- [Assignment]
Scan the records below for the line with "表單下載 (994, 472)" and the line with "Замовити дзвінок (282, 121)", and retype that range exactly, both ends included, pictures excepted.

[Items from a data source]
────────
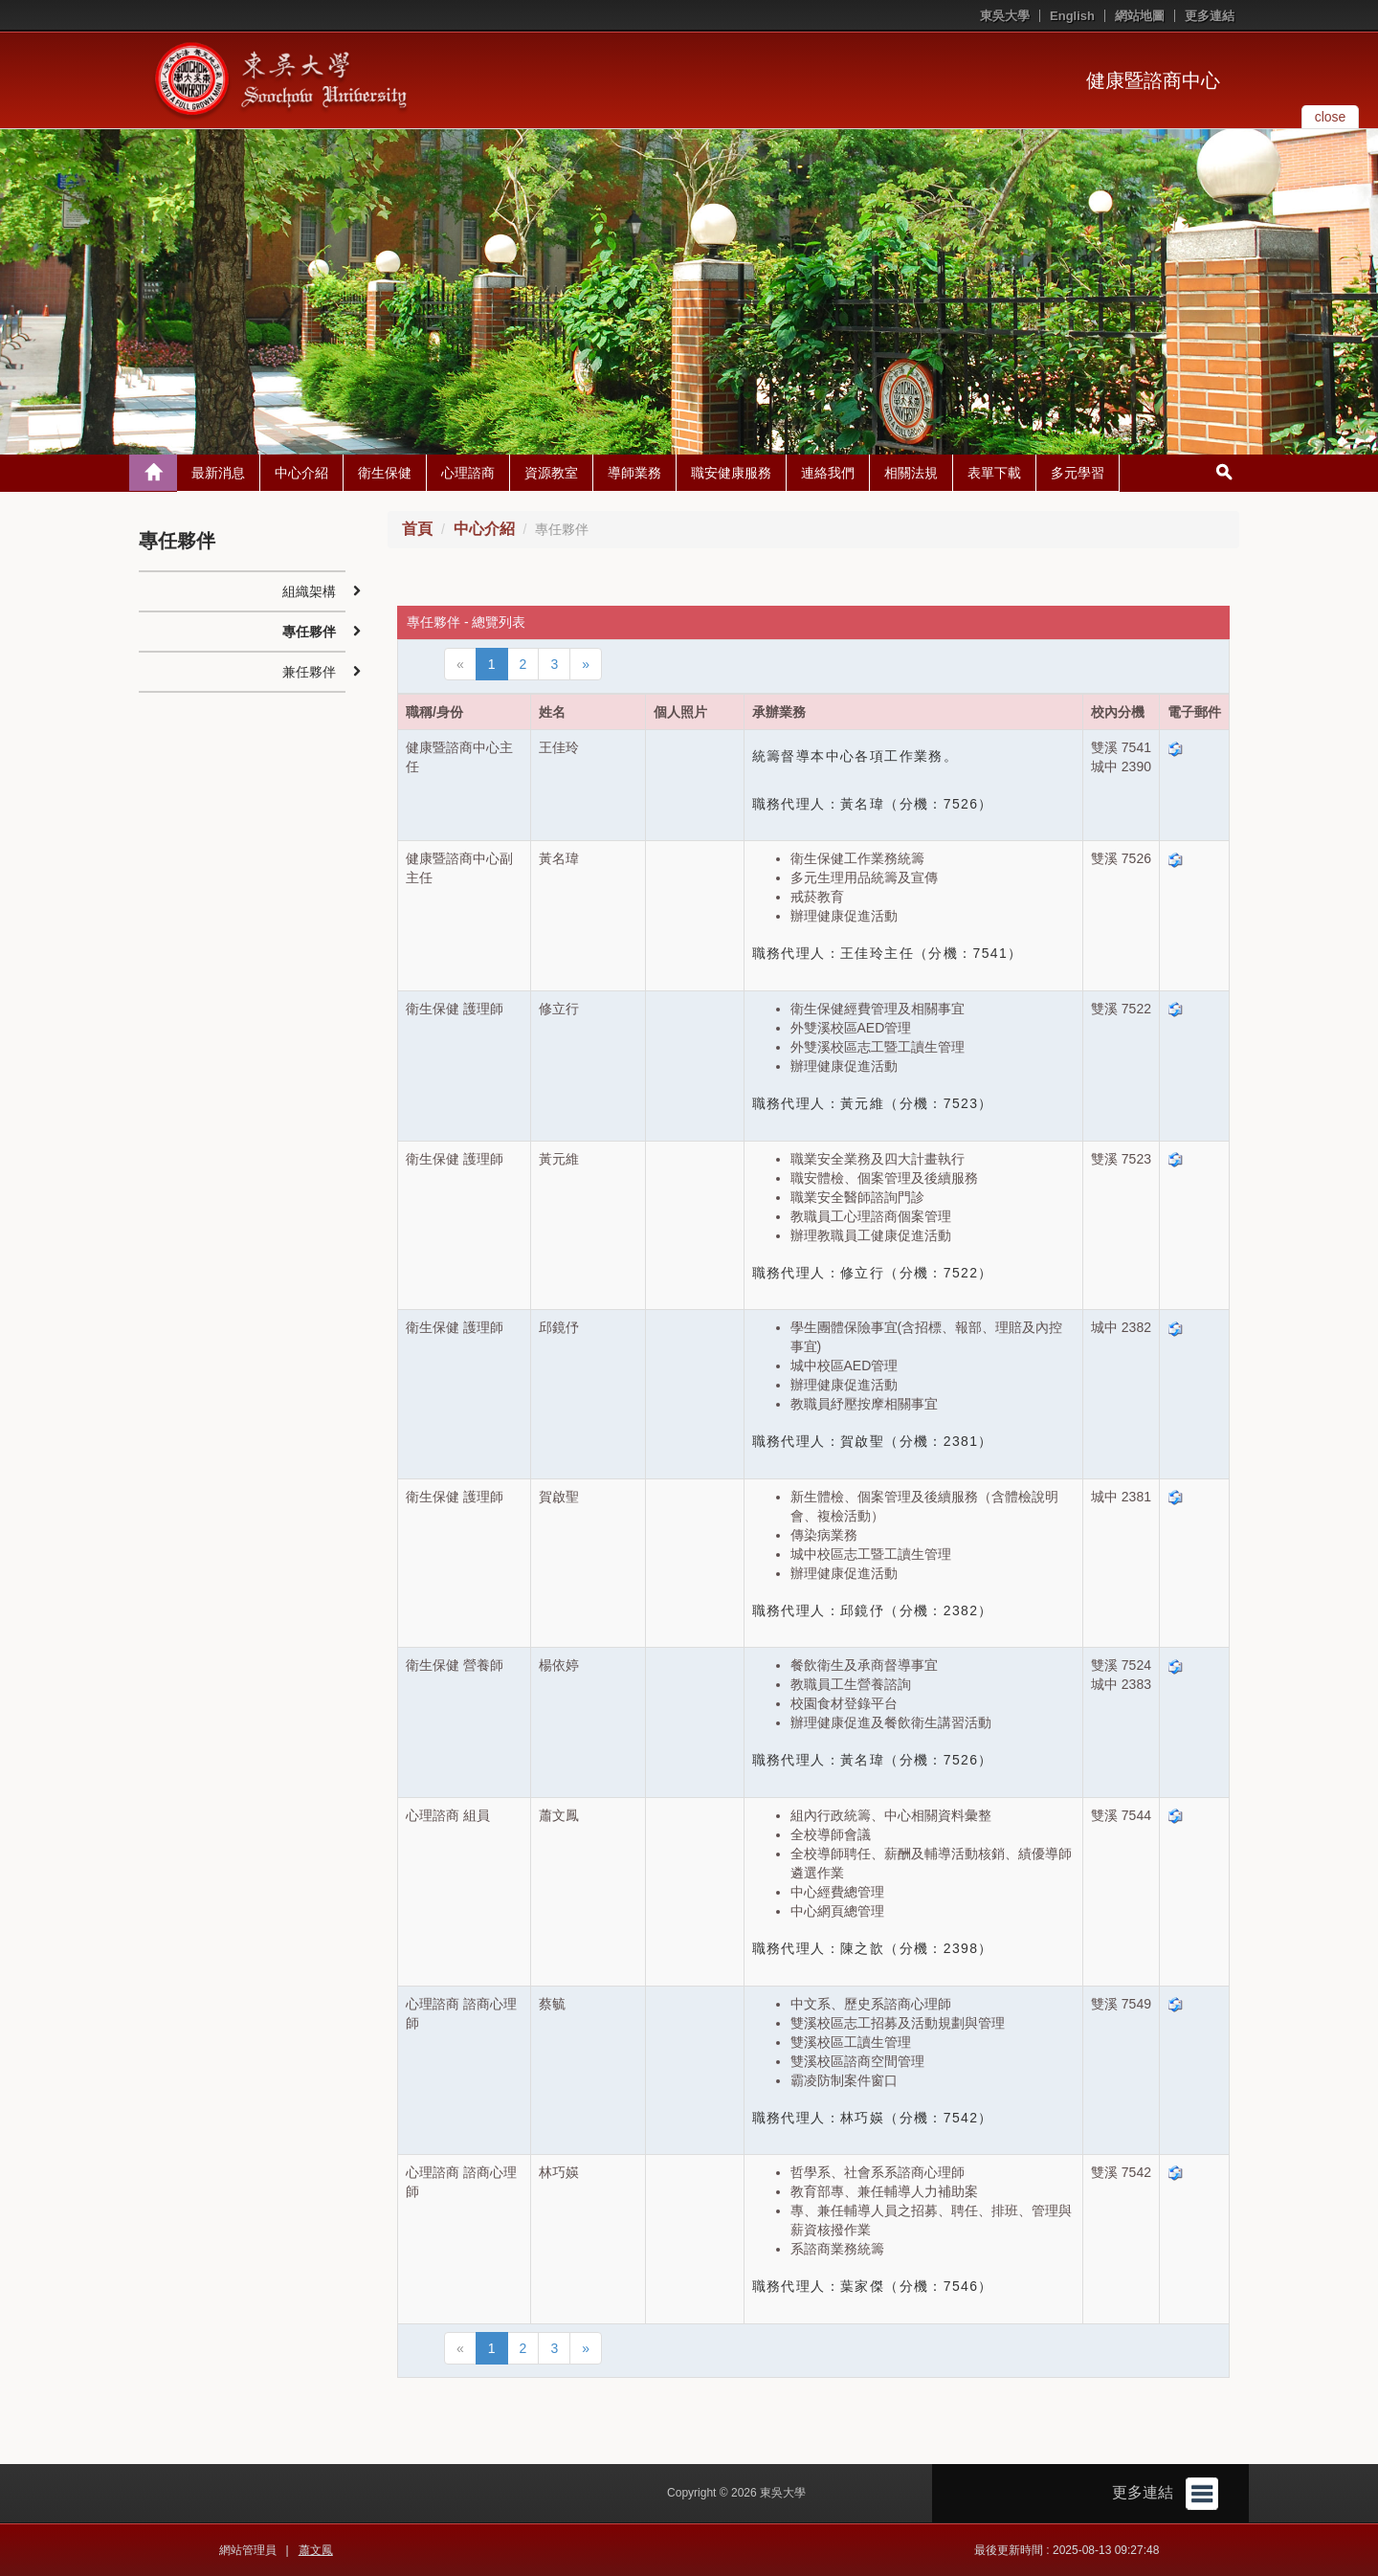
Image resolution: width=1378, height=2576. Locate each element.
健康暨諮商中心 (1153, 80)
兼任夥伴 (309, 671)
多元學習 (1077, 472)
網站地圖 (1140, 16)
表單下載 (994, 472)
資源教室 (551, 472)
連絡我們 (828, 472)
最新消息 (218, 472)
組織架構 (309, 591)
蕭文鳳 (316, 2550)
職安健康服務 (731, 472)
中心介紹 (301, 472)
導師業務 (634, 472)
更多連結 (1209, 16)
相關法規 (911, 472)
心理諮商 (468, 472)
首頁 (417, 529)
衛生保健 (384, 472)
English (1072, 16)
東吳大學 (1005, 16)
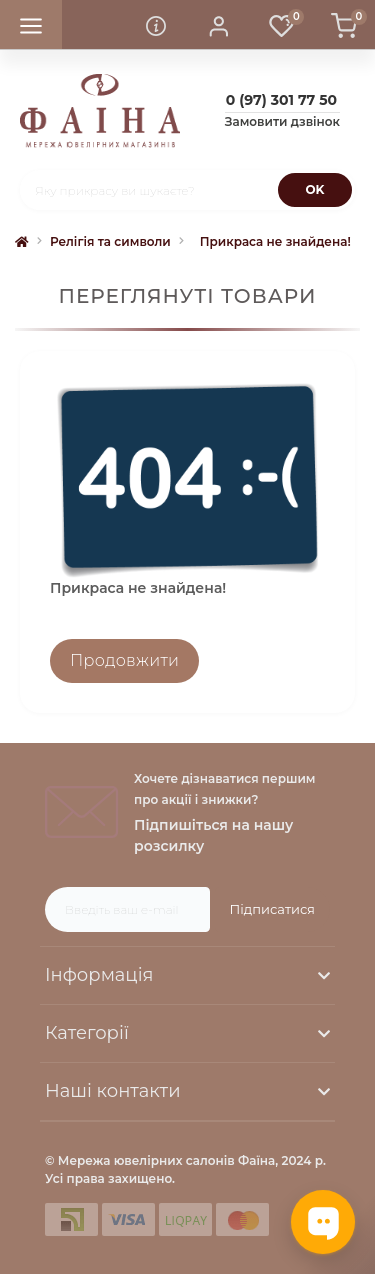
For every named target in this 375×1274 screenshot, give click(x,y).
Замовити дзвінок (282, 121)
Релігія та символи (110, 241)
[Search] (315, 190)
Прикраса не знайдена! (275, 241)
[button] (219, 25)
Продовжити (124, 660)
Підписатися (272, 909)
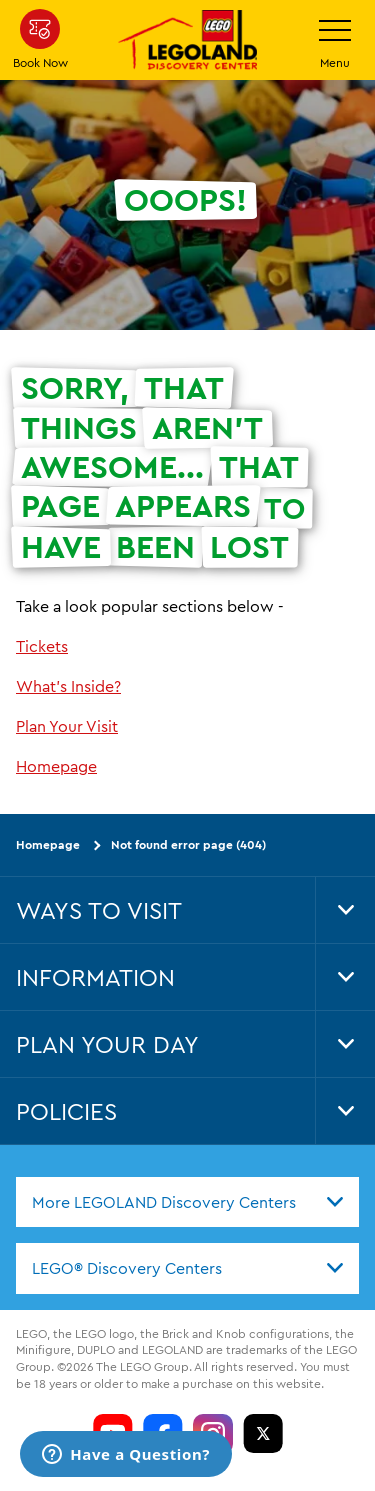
────────
- [Solution]
表單下載 (994, 472)
資源教室 (551, 472)
連絡我們 (828, 472)
最新消息 (218, 472)
組織架構 (309, 591)
蕭文鳳 (316, 2550)
職安健康服務 (731, 472)
中心介紹 (301, 472)
導師業務 (634, 472)
更多連結 (1209, 16)
相關法規 (911, 472)
心理諮商 (468, 472)
首頁 (417, 529)
衛生保健 (384, 472)
English (1072, 16)
東吳大學 (1005, 16)
For every named target in this 375×1274 screenshot, give click(x,y).
Замовити дзвінок (282, 121)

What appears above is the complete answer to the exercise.